══ Records provided

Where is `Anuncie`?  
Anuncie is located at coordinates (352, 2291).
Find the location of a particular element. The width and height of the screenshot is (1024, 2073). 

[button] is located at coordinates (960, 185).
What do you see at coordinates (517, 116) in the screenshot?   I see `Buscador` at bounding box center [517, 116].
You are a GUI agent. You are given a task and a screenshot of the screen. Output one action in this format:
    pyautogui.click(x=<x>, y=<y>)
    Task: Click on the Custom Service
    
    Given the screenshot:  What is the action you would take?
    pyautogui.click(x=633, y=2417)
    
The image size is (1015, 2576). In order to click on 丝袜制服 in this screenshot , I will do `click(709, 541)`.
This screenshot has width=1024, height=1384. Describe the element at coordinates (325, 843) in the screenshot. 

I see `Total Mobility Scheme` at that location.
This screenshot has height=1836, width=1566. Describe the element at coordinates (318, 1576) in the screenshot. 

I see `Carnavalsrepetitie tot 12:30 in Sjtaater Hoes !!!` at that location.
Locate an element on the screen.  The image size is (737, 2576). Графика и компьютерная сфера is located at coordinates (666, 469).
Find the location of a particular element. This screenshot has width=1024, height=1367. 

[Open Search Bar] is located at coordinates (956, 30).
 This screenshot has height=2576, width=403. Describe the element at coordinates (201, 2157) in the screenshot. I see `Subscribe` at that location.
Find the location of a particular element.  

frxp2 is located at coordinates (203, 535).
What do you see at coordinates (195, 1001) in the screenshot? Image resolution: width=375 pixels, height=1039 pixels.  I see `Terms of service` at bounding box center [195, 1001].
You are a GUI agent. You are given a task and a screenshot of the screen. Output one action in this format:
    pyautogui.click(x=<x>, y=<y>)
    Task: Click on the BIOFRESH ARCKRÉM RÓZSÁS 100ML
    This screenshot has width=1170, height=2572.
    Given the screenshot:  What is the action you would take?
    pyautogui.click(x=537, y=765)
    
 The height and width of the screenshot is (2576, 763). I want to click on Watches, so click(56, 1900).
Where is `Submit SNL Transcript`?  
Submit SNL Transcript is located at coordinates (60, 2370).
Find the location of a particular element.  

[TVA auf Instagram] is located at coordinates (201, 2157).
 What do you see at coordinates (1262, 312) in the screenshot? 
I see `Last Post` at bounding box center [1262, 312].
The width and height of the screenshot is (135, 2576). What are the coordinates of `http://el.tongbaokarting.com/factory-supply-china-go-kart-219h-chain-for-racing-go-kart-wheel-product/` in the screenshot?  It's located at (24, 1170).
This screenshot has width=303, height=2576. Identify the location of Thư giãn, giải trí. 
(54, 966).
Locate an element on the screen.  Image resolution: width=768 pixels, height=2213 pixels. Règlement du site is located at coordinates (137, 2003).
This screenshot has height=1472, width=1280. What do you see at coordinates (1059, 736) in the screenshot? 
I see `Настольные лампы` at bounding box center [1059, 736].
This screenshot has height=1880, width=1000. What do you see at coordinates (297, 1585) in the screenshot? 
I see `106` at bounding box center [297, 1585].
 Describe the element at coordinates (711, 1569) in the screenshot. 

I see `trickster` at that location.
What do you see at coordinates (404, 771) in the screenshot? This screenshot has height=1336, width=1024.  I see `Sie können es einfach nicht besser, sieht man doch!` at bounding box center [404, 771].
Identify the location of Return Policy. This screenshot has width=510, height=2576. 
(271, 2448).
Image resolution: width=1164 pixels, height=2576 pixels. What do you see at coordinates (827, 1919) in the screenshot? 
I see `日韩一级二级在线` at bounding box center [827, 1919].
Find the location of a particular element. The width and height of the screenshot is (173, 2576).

════

The string "size" marks the lines to return from the material. Copy each one.

The image size is (1015, 2576). In order to click on 丝袜制服 in this screenshot , I will do `click(709, 541)`.
Locate an element on the screen.  The image size is (737, 2576). Графика и компьютерная сфера is located at coordinates (666, 469).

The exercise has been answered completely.